National Cancer Institute
Last Modified: July 20, 2012
The International Association for the Study of Pain defines pain as an unpleasant sensory and emotional experience associated with actual or potential tissue damage, or described in terms of such damage. Cancer pain can be managed effectively through relatively simple means in up to 90% of the eight million Americans who have cancer or a history of cancer. Unfortunately, pain associated with cancer is frequently undertreated. 1
Although cancer pain or associated symptoms often cannot be entirely eliminated, appropriate use of available therapies can effectively relieve pain in most patients. Pain management improves the patient's quality of life throughout all stages of the disease. Patients with advanced cancer experience multiple concurrent symptoms with pain; therefore, optimal pain management necessitates a systematic symptom assessment and appropriate management for optimal quality of life. 2 Despite the wide range of available pain management therapies, data are insufficient to guide their use in children, adolescents, older adults, and special populations. 3
State and local laws often restrict the medical use of opioids to relieve cancer pain, and third-party payers may not reimburse for noninvasive pain-control treatments. Thus, clinicians should work with regulators, state cancer pain initiatives, or other groups to eliminate these health care system barriers to effective pain management. (These and other barriers to effective pain management are listed below.) Changes in health care delivery may create additional disincentives for clinicians to practice effective pain management.
The U.S. Food and Drug Administration Amendments Act of 2007 requires manufacturers to provide risk evaluation and mitigation strategies (REMS) for selected drugs to ensure that benefits outweigh risks. A major component of REMS requires prescribers to obtain training so that these drugs can be safely used.
Flexibility is the key to managing cancer pain. As patients vary in diagnosis, stage of disease, responses to pain and interventions, and personal preferences, so must pain management. The recommended clinical approach outlined below emphasizes a focus on patient involvement.
In this summary, unless otherwise stated, evidence and practice issues as they relate to adults are discussed. The evidence and application to practice related to children may differ significantly from information related to adults. When specific information about the care of children is available, it is summarized under its own heading.

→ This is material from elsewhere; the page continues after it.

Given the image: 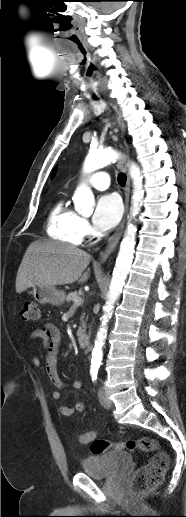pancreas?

Check NCI's list of cancer clinical trials for U.S. supportive and palliative care trials about pain that are now accepting participants. The list of trials can be further narrowed by location, drug, intervention, and other criteria.
General information about clinical trials is also available from the NCI Web site.
Identifying the etiology of pain is important to its management. Clinicians treating patients with cancer should recognize the common cancer pain syndromes (see lists below). Prompt diagnosis and treatment of these syndromes can reduce morbidity associated with unrelieved pain. Distinct cultural components may need to be incorporated into a multidimensional assessment of pain. 1 2 3 4 Reviews of cancer pain with a focus on neuropathic pain describes pathophysiologies as well as available and investigational pharmacotherapies. 5 6[Level of evidence: II]
The goal of the initial assessment of pain is to characterize the pathophysiology of the pain and to determine the intensity of the pain and its impact on the patient's ability to function. For example, one study evaluated the association between psychological distress and pain in 120 patients with advanced cancer. Pain intensity and pain that interfered with walking ability, normal work, and relations with other people, as measured by the Brief Pain Inventory (Greek version), were found to be significant predictors of anxiety, as measured by the Hospital Anxiety and Depression Scale on multivariate analysis. Using the same tools, the authors also found pain that interfered with enjoyment of life was a predictor of depression. 7[Level of evidence: II] Factors that may influence analgesic response and result in persistent pain include changing nociception due to disease progression, intractable side effects, tolerance, neuropathic pain, and opioid metabolites. 8[Level of evidence: IV] The following are essential to the initial assessment:
The experience of cancer pain is complex and includes physical, psychosocial, and spiritual dimensions. There is no universally accepted pain classification measure that assists with predicting the complexity of pain management, particularly for cancer pain patients, who may be more difficult to treat. Clinicians and researchers lack a common language to discuss and compare outcomes of cancer pain assessment and management. Oncologists use the tumor, nodes, metastases (TNM) system as a universal language to describe a variety of cancers. The need for a similar classification system for cancer pain resulted in the development of the Edmonton Staging System. 10 11 This system has been further refined in two reports that have gathered construct validity evidence using an international panel of content experts 12 and a multicenter study to determine interrater reliability and predictive value. 13 The development of an internationally recognized classification system for cancer pain could play a significant role in improving the assessment of cancer pain, allow a more meaningful assessment of clinical prognosis and treatment, and better enable researchers to compare results with regard to cancer pain management. 14[Level of evidence: II]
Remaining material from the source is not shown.